(PROBLEM)
Check each line of the material. Copy those containing "smútočný".

(DATASET EXTRACT)
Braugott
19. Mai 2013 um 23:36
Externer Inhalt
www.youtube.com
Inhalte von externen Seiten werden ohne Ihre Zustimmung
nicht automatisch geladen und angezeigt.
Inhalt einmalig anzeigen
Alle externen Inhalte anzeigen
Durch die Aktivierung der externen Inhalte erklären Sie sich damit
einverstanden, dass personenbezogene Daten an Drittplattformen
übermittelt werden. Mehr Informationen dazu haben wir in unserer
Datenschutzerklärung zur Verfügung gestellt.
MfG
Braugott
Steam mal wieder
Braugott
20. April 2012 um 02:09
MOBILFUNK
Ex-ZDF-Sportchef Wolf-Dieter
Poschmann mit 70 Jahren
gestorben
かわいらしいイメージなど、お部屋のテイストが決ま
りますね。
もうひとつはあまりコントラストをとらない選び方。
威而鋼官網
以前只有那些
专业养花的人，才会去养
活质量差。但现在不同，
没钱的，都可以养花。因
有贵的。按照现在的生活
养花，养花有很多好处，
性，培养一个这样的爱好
---
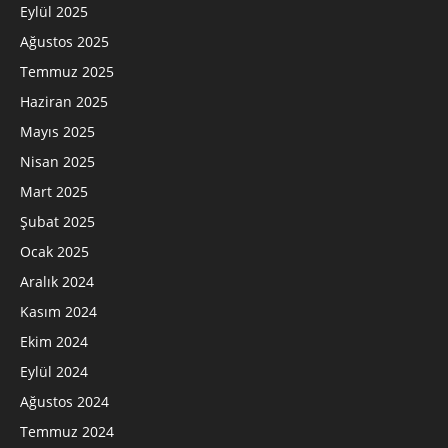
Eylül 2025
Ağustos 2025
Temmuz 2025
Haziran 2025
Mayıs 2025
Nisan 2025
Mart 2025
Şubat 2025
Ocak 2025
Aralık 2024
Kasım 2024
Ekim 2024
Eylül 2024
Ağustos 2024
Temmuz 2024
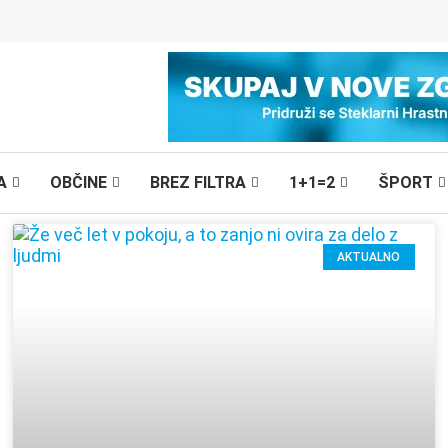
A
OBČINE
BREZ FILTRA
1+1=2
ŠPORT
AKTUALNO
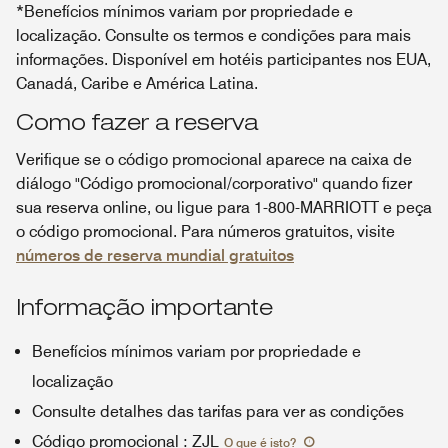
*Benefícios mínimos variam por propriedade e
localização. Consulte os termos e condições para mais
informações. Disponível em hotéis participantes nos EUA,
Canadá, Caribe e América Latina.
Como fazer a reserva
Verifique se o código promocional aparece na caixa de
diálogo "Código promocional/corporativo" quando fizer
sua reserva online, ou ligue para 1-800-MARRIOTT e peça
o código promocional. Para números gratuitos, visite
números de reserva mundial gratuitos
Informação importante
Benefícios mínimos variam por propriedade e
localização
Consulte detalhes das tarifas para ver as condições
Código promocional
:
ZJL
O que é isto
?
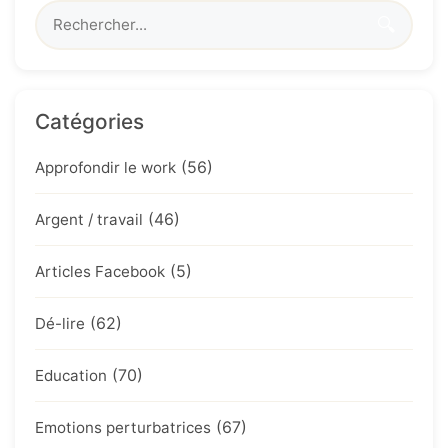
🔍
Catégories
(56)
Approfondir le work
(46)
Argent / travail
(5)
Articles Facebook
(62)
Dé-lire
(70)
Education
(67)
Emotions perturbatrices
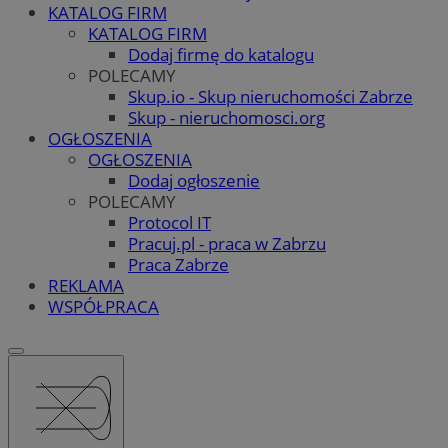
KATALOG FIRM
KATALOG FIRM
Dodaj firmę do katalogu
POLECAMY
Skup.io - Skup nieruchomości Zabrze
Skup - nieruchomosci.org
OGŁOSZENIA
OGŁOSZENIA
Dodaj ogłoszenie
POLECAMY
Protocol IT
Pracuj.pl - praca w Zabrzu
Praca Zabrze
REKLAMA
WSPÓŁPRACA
==
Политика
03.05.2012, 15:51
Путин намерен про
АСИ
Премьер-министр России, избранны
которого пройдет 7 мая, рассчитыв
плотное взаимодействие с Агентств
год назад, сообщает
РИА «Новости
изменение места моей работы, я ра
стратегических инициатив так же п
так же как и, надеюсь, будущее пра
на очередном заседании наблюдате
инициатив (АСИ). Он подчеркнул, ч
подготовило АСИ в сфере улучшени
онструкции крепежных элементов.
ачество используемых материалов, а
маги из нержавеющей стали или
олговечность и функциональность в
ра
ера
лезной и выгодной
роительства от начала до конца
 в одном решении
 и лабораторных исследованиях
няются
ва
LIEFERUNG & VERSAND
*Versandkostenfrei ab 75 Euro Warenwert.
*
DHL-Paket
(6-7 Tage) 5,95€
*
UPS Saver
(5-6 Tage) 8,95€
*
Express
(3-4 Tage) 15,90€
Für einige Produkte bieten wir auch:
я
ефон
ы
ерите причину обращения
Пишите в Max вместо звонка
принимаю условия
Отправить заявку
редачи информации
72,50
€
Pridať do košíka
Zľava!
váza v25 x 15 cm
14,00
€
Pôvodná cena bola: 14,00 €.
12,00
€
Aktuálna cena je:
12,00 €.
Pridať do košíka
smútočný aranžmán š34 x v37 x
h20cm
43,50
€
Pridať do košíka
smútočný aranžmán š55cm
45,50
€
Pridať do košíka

(RESPONSE AREA)
smútočný aranžmán š34 x v37 x
smútočný aranžmán š55cm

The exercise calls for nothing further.